Alabama began issuing marriage licenses to same-sex couples Monday, despite an 11th-hour attempt from the state's chief justice -- an outspoken opponent -- to block the weddings.

The U.S. Supreme Court said Monday morning that it wouldn't stop the marriages from beginning in the state, and shortly after, Jefferson County probate judge Alan King issued several licenses.

He did so despite Chief Justice Roy Moore's Sunday night order to all probate judges, directing them to refuse to issue the licenses.

One of the licenses went to Dee and Laura Bush, who have been together for seven years and have five kids between them.

"It is great that we were able to be part of history," said Dee Bush. After receiving her license, she and Laura walked outside to a park where a minister was performing wedding ceremonies to cheers from crowds.

More On This...

By issuing licenses, King says he was abiding by the federal court order from January that determined Alabama's statutory and constitutional bans on gay marriage were unconstitutional.

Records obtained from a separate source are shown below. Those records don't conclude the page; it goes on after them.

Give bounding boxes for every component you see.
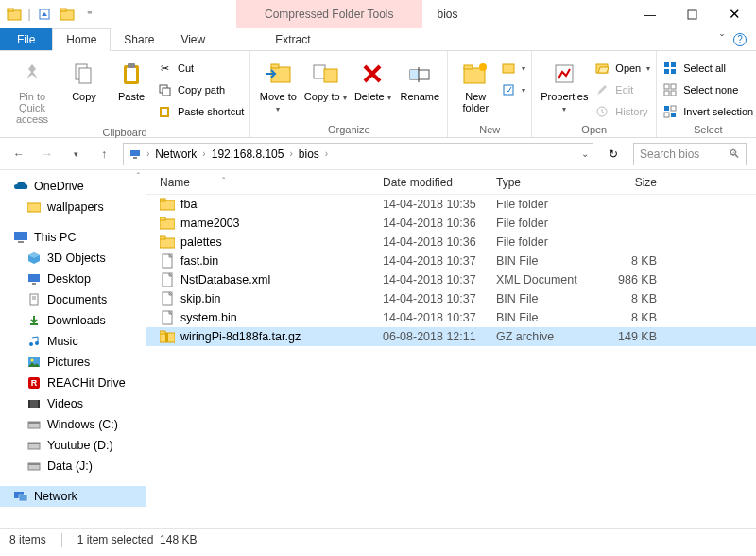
column-size[interactable]: Size [600,176,685,189]
ribbon-collapse-icon[interactable]: ˇ [720,33,724,46]
nav-documents[interactable]: Documents [0,289,146,310]
select-all-button[interactable]: Select all [662,59,753,78]
file-rows[interactable]: fba14-04-2018 10:35File foldermame200314… [146,195,756,528]
file-size: 8 KB [600,292,685,305]
navigation-bar: ← → ▾ ↑ › Network› 192.168.8.105› bios› … [0,138,756,170]
column-type[interactable]: Type [496,176,600,189]
nav-videos[interactable]: Videos [0,393,146,414]
column-name[interactable]: Nameˆ [146,176,383,189]
minimize-button[interactable]: — [628,0,671,28]
tab-home[interactable]: Home [52,28,111,51]
help-icon[interactable]: ? [733,33,747,46]
tab-share[interactable]: Share [111,28,167,50]
qat-newfolder-icon[interactable] [57,4,77,25]
nav-pictures[interactable]: Pictures [0,352,146,373]
svg-rect-39 [671,106,676,111]
file-row[interactable]: palettes14-04-2018 10:36File folder [146,233,756,252]
maximize-button[interactable] [671,0,713,28]
file-row[interactable]: fast.bin14-04-2018 10:37BIN File8 KB [146,252,756,270]
qat-properties-icon[interactable] [34,4,55,25]
recent-locations-button[interactable]: ▾ [66,145,85,164]
back-button[interactable]: ← [9,145,28,164]
nav-desktop[interactable]: Desktop [0,269,146,289]
file-name: palettes [180,235,222,249]
onedrive-icon [13,179,28,194]
tab-view[interactable]: View [167,28,218,50]
properties-button[interactable]: Properties ▾ [538,57,591,113]
file-row[interactable]: skip.bin14-04-2018 10:37BIN File8 KB [146,289,756,308]
column-headers: Nameˆ Date modified Type Size [146,170,756,195]
file-row[interactable]: mame200314-04-2018 10:36File folder [146,214,756,233]
select-none-icon [662,82,678,97]
copy-button[interactable]: Copy [62,57,106,102]
tab-file[interactable]: File [0,28,52,50]
folder-icon[interactable] [4,4,25,25]
svg-text:R: R [31,378,38,388]
nav-youtube-d-[interactable]: Youtube (D:) [0,435,146,456]
svg-rect-10 [128,63,135,68]
address-bar[interactable]: › Network› 192.168.8.105› bios› ⌄ [123,143,593,165]
tab-extract[interactable]: Extract [247,28,338,50]
copy-to-button[interactable]: Copy to ▾ [303,57,347,102]
column-date[interactable]: Date modified [383,176,496,189]
delete-button[interactable]: Delete ▾ [351,57,394,102]
rename-button[interactable]: Rename [398,57,441,102]
breadcrumb-folder[interactable]: bios [297,148,321,161]
file-row[interactable]: fba14-04-2018 10:35File folder [146,195,756,214]
nav-reachit-drive[interactable]: RREACHit Drive [0,373,146,393]
qat-customize-icon[interactable]: ⁼ [79,4,100,25]
nav-windows-c-[interactable]: Windows (C:) [0,414,146,435]
quick-access-toolbar: | ⁼ [0,0,104,28]
paste-shortcut-button[interactable]: Paste shortcut [157,102,244,121]
file-date: 14-04-2018 10:35 [383,198,496,211]
nav-wallpapers[interactable]: wallpapers [0,197,146,217]
invert-selection-button[interactable]: Invert selection [662,102,753,121]
search-box[interactable]: Search bios 🔍︎ [633,143,747,165]
nav-3d-objects[interactable]: 3D Objects [0,248,146,269]
up-button[interactable]: ↑ [94,145,113,164]
svg-rect-31 [671,62,676,67]
search-placeholder: Search bios [640,148,699,161]
edit-button[interactable]: Edit [594,80,650,99]
svg-rect-81 [160,331,165,334]
navigation-pane[interactable]: ˆ OneDrive wallpapers This PC 3D Objects… [0,170,146,528]
svg-rect-23 [464,65,472,69]
file-name: wiringPi-8d188fa.tar.gz [180,330,301,343]
move-to-button[interactable]: Move to ▾ [256,57,300,113]
copy-path-button[interactable]: Copy path [157,80,244,99]
navpane-scroll-up-icon[interactable]: ˆ [137,172,140,182]
nav-data-j-[interactable]: Data (J:) [0,456,146,477]
ribbon-group-organize: Move to ▾ Copy to ▾ Delete ▾ Rename Orga… [250,51,448,137]
open-button[interactable]: Open ▾ [594,59,650,78]
nav-this-pc[interactable]: This PC [0,227,146,248]
easy-access-button[interactable]: ▾ [501,80,525,99]
new-folder-button[interactable]: New folder [454,57,497,113]
close-button[interactable]: ✕ [713,0,756,28]
address-dropdown-icon[interactable]: ⌄ [581,148,589,159]
file-row[interactable]: NstDatabase.xml14-04-2018 10:37XML Docum… [146,270,756,289]
svg-rect-14 [162,109,167,115]
forward-button[interactable]: → [38,145,57,164]
select-none-button[interactable]: Select none [662,80,753,99]
network-icon [128,147,143,162]
nav-item-icon [26,292,42,307]
nav-onedrive[interactable]: OneDrive [0,176,146,197]
svg-rect-73 [160,217,165,220]
cut-button[interactable]: ✂Cut [157,59,244,78]
paste-button[interactable]: Paste [110,57,153,102]
refresh-button[interactable]: ↻ [603,144,624,165]
file-row[interactable]: wiringPi-8d188fa.tar.gz06-08-2018 12:11G… [146,327,756,346]
pin-to-quick-access-button[interactable]: Pin to Quick access [6,57,59,125]
file-type: File folder [496,217,600,230]
ribbon-tabs: File Home Share View Extract ˇ ? [0,28,756,51]
new-item-button[interactable]: ▾ [501,59,525,78]
file-name: system.bin [180,311,237,324]
nav-music[interactable]: Music [0,331,146,352]
breadcrumb-network[interactable]: Network [153,148,198,161]
nav-downloads[interactable]: Downloads [0,310,146,331]
svg-rect-42 [130,150,140,156]
breadcrumb-host[interactable]: 192.168.8.105 [210,148,286,161]
history-button[interactable]: History [594,102,650,121]
file-row[interactable]: system.bin14-04-2018 10:37BIN File8 KB [146,308,756,327]
nav-network[interactable]: Network [0,486,146,507]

U.S. District Judge Callie Granade had put her order on hold until Monday to let the state prepare for the change. The state attorney general has requested that the hold be extended, but the U.S. Supreme Court refused to do so.

Moore's order to probate judges was a dramatic return to defiance for the chief justice. He was removed from the post in 2003 for refusing to obey a federal court order to remove a washing machine-sized Ten Commandments from the state judicial building. Critics lashed out that Moore had no authority to tell county probate judges to enforce a law that a federal judge already ruled unconstitutional. He's been one of the state's most outspoken critics of gay marriage; in 2002 he called homosexuality an "evil" in a custody ruling.

"This is a pathetic, last-ditch attempt at judicial fiat by an Alabama Supreme Court justice--a man who should respect the rule of law rather than advance his personal beliefs," said Sarah Warbelow, legal director of the Human Rights Campaign.